Por entonces, la dimensión provinciana de la ciudad los va obligando a buscar otros horizontes donde desarrollar su actividad artística. Sólo en 1947 recibe Valladolid una expedición de vanguardistas uruguayos, que sitúan a la ciudad en la órbita renovadora del arte (como Dau al Set en Barcelona, el grupo Altamira en Santander o los Indalianos de Perceval en Almería), aunque su estancia ruidosa dejara más revuelo que legado. Lo único tangible de aquel tiempo de agitación estrafalaria son los cubos de hormigón con incisiones o rehundidos de Frechilla, en la órbita de Oteiza. Fue el grupo de orientación abstracta Pascual Letreros, que permaneció activo en la ciudad hasta su salto a Barcelona mediados los cincuenta, después de una estrambótica colectiva con atisbos artísticos llevada a cabo en la pérgola y jardines de la fuente del Cisne del Campo Grande durante el mes de agosto de 1953. Entonces su líder filosófico José Parrilla (1923-1994), poeta y pintor fundante del Esterismo, dio por concluida la estancia pisuerguina del grupo charrúa, siguiendo la busca de paisajes más receptivos para su arte de ruptura.

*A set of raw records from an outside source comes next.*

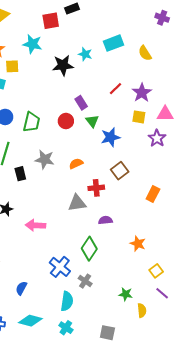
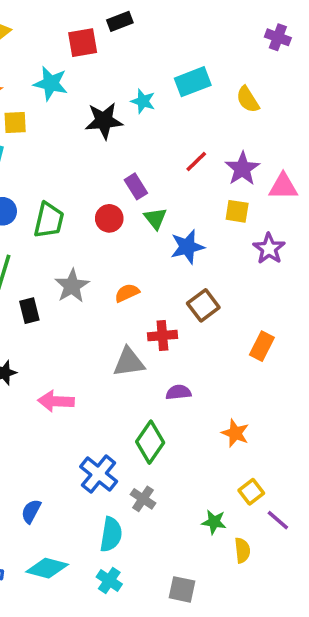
pink triangle: (165, 114) -> (283, 186), moved
gray star: (45, 160) -> (72, 286), turned 30
yellow square: (156, 271) -> (251, 492), moved

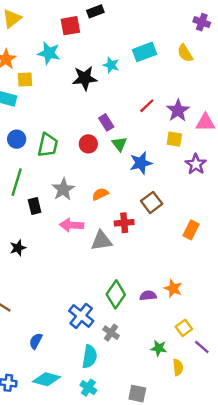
yellow semicircle: (248, 99) -> (185, 53), moved
purple semicircle: (178, 392) -> (148, 296), moved
pink arrow: (56, 401) -> (72, 225), moved

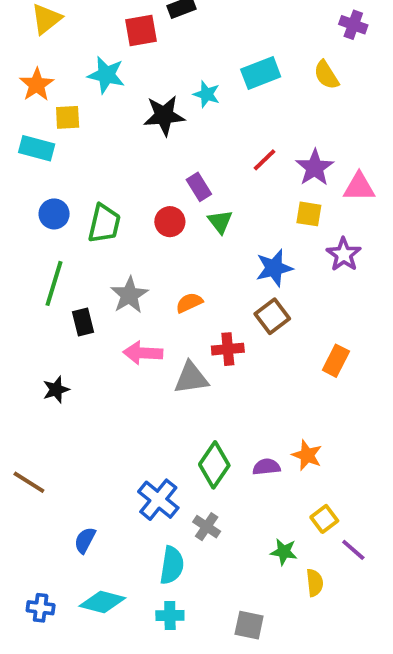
blue star: (141, 163) -> (274, 268), moved
cyan cross: (88, 388) -> (170, 615), turned -35

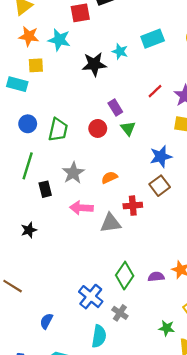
orange star: (37, 85) -> (29, 36), moved, turned -30

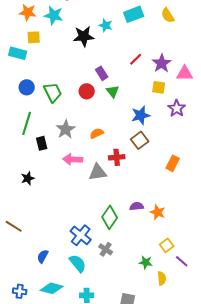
green trapezoid: (58, 130) -> (53, 92), turned -40
purple semicircle: (156, 277) -> (137, 206), moved
cyan semicircle: (99, 336) -> (78, 263), moved, turned -48

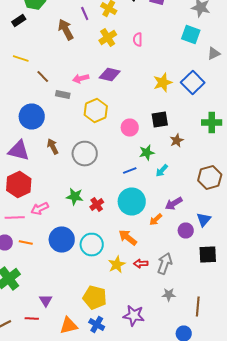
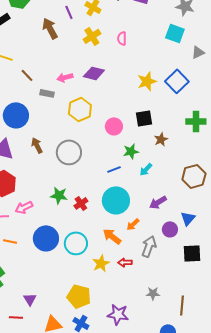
orange arrow: (156, 220) -> (133, 224), moved
gray arrow: (165, 264) -> (149, 246), moved

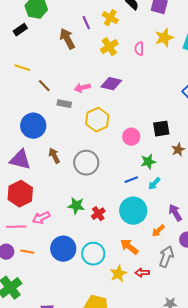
yellow star: (147, 81) -> (164, 38), moved
cyan arrow: (146, 169) -> (154, 184), moved
purple arrow: (158, 202) -> (175, 213), turned 90
orange arrow: (133, 224) -> (158, 231), moved

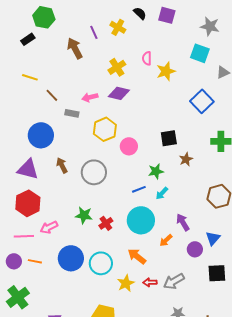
yellow star: (164, 38) -> (166, 71), moved
yellow cross: (109, 47) -> (117, 67), moved
pink circle: (131, 137) -> (129, 146), moved
gray arrow: (166, 257) -> (174, 281), moved, turned -140

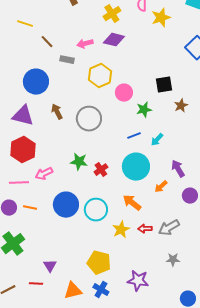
green star: (156, 171) -> (144, 110), moved

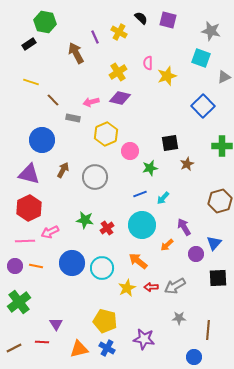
brown arrow: (57, 112) -> (63, 170), turned 56

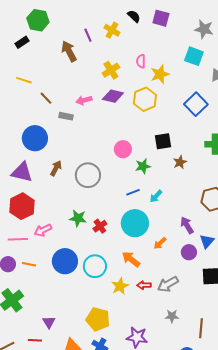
yellow hexagon: (106, 134) -> (145, 99), moved
purple arrow: (184, 227) -> (187, 225), moved

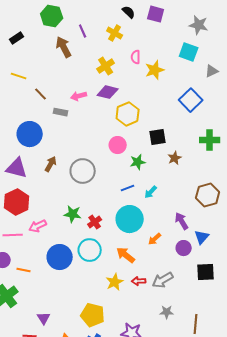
green hexagon: (38, 20) -> (52, 16), moved
yellow cross: (112, 30) -> (115, 33), moved
yellow hexagon: (145, 99) -> (128, 114), moved
orange line: (29, 264) -> (24, 270), moved
cyan circle: (95, 266) -> (90, 250), moved

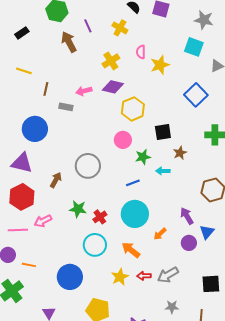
brown line: (41, 94) -> (46, 89), turned 56
brown arrow: (51, 164) -> (56, 180), moved
cyan arrow: (151, 192) -> (163, 171), moved, turned 48
blue circle: (60, 257) -> (70, 277), moved
black square: (206, 272) -> (211, 284), moved

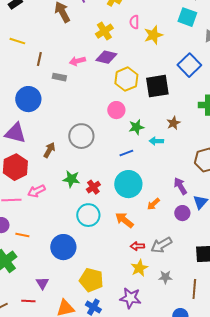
black square: (163, 132) -> (157, 86), moved, size x1.4
yellow star: (120, 277) -> (139, 268), moved

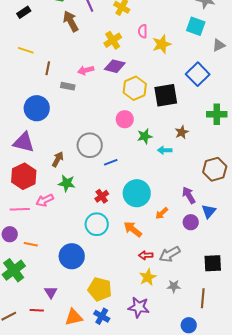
blue line: (126, 153) -> (111, 162), moved
green star: (71, 179) -> (67, 183), moved

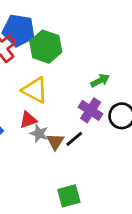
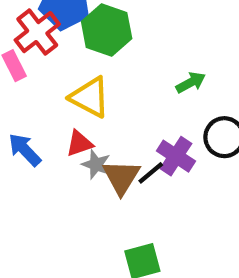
purple cross: (91, 110) -> (176, 156), moved
brown triangle: (55, 142) -> (121, 177), size x1.4

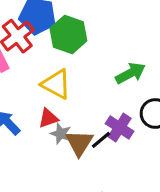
green arrow: (191, 83) -> (130, 73), size x1.4

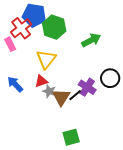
green arrow: (130, 73) -> (91, 40), moved
yellow triangle: (56, 84) -> (46, 59), turned 40

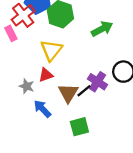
blue arrow: (15, 84) -> (42, 109), moved
gray star: (49, 91) -> (27, 86), moved
green square: (71, 137) -> (79, 127), moved

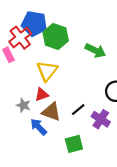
green arrow: (102, 29) -> (95, 51), turned 54
purple cross: (97, 82) -> (101, 119), moved
brown triangle: (68, 93) -> (51, 112), moved, turned -42

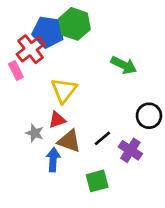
green hexagon: (56, 37) -> (74, 24), moved
blue arrow: (38, 127) -> (53, 160), turned 48

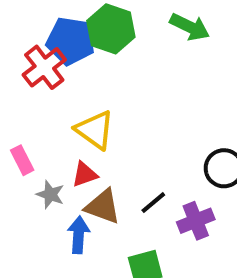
green arrow: (124, 65) -> (190, 27), moved
pink rectangle: (16, 71) -> (22, 160), moved
yellow triangle: (64, 90) -> (95, 130), turned -32
purple cross: (130, 150) -> (196, 221), turned 35

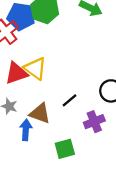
red triangle: (85, 174) -> (16, 73), moved, size x1.5
black line: (153, 203) -> (70, 100), moved

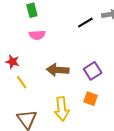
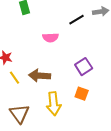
pink semicircle: (37, 35) -> (51, 38), moved
brown arrow: (58, 70) -> (40, 76), moved

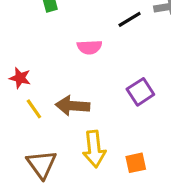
orange square: (82, 94) -> (136, 163), moved, turned -32

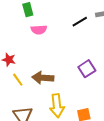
pink semicircle: (89, 47) -> (39, 30), moved

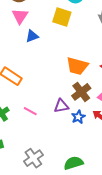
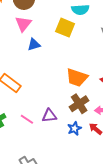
purple triangle: (61, 106) -> (49, 116), moved

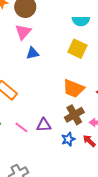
yellow square: (65, 28) -> (77, 49), moved

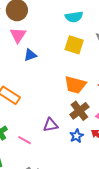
pink line: (21, 127) -> (25, 140), moved

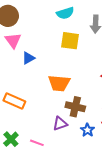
orange trapezoid: (75, 85) -> (59, 83), moved
brown cross: (79, 111) -> (75, 107), moved, turned -30

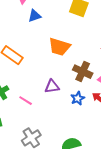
brown cross: (75, 107) -> (83, 72), moved

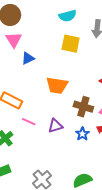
pink line: (26, 101) -> (29, 122), moved

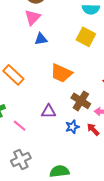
pink line: (29, 122) -> (20, 126), moved

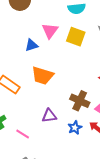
pink triangle: (33, 17) -> (50, 31), moved
orange trapezoid: (61, 73) -> (42, 76), moved

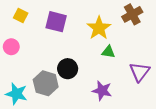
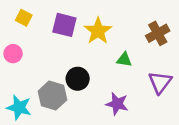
brown cross: (132, 14) -> (158, 33), moved
yellow star: (99, 28) -> (98, 31), moved

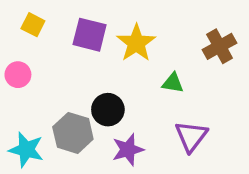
purple triangle: (160, 82) -> (191, 136), moved
purple star: (117, 104) -> (128, 150), moved, turned -30

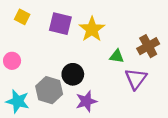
brown cross: (220, 46) -> (148, 46), moved
pink circle: (18, 75) -> (12, 61), moved
purple triangle: (191, 136) -> (136, 79), moved

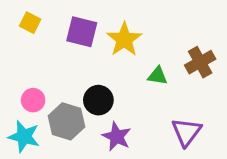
pink circle: (12, 61) -> (33, 100), moved
purple triangle: (136, 79) -> (186, 132), moved
purple star: (86, 101) -> (117, 137), turned -30

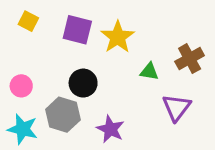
pink circle: (33, 100) -> (21, 86), moved
black circle: (98, 100) -> (83, 83), moved
purple triangle: (186, 132) -> (177, 107), moved

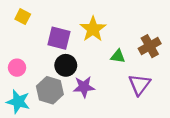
purple square: (77, 30) -> (59, 38), moved
purple star: (110, 129) -> (84, 87), moved, turned -30

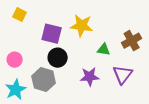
yellow star: (93, 29) -> (82, 26), turned -30
purple star: (84, 87) -> (90, 77), moved
cyan star: (18, 102) -> (16, 90), turned 30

En 1954 lo había abandonado su mujer Alma Castillo, de retorno a Montevideo con sus dos hijos y con el dependiente Raúl Javier Cabrera Cabrerita (1912-1992). Antes de alcanzar la amplitud del Campo Grande, donde mostraron 150 obras en barbecho o a medio hacer, amparadas en la máxima de Parrilla que orló su catálogo (‘Hay una línea que puede ponernos en comunicación con el universo. El descubrimiento de esa línea puede darnos la clave de un arte universal’), habían colgado su obra y movido coloquios en el palacio de Santa Cruz, hospedados por el rector Mergelina, en el Rincón de Arte de la librería Meseta y en una peluquería del 23 de la plaza Mayor. Parrilla, en sus excursiones callejeras ataviado de tosca indumentaria y con el pelo rapado a lo bonzo, seguía repartiendo el mazo de tarjetas montevideanas que lo proclamaban profesor del amor. Cinco artistas locales y charrúas turnaron su obra cada seis días en esta muestra, compartiendo directrices de Parrilla y de un entonces joven, pero ya osado y disolvente, Santiago Amón (1927-1988). El más brillante de los esteristas domésticos fue el escultor Lorenzo Frechilla (1927-1990), con quien estuvieron en la aventura Gerardo Pintado, Primitivo Cano, Publio Wilfrido Otero y Teodoro Calderón, además de los uruguayos Cabrera y Alma Castillo, mujer del poeta y teórico Parrilla y discípula del constructivista Torres García, autor en 1914 de los frescos del salón San Jordi del palacio de la Generalidad de Cataluña. El esterismo promediaba entre el constructivismo y el dadaísmo: inspirado en la prostituta Ester de la novela El pozo (1939), de Juan Carlos Onetti, deriva de un poema de Parrilla en cuyos 200 versos aparecía su nombre 700 veces, con voluntad de convertir la referencia en mito de alcance universal. El ensayista Ángel Rama (1926-1983), fallecido en el accidente aéreo de Barajas, evocó en Cien años de raros (1966) a “aquel curioso José Parrilla, que escribía entreverados poemas fálicos, coordinaba sílabas y polemizaba en los cafés”. Su última estación lo llevó de Barcelona a Levens, en los Alpes marítimos, donde se estableció como sumo sacerdote de una secta alumbrada por él, cuyas enseñanzas recogieron los discípulos en el profuso volumen póstumo El profesor del amor. Obra completa (2008). Simultáneamente, el dramaturgo Fernando Cervieri rescató en su obra teatral Cabrerita (2008) el sesgo de la vida triste y desamparada de su cómplice Raúl Javier Cabrera.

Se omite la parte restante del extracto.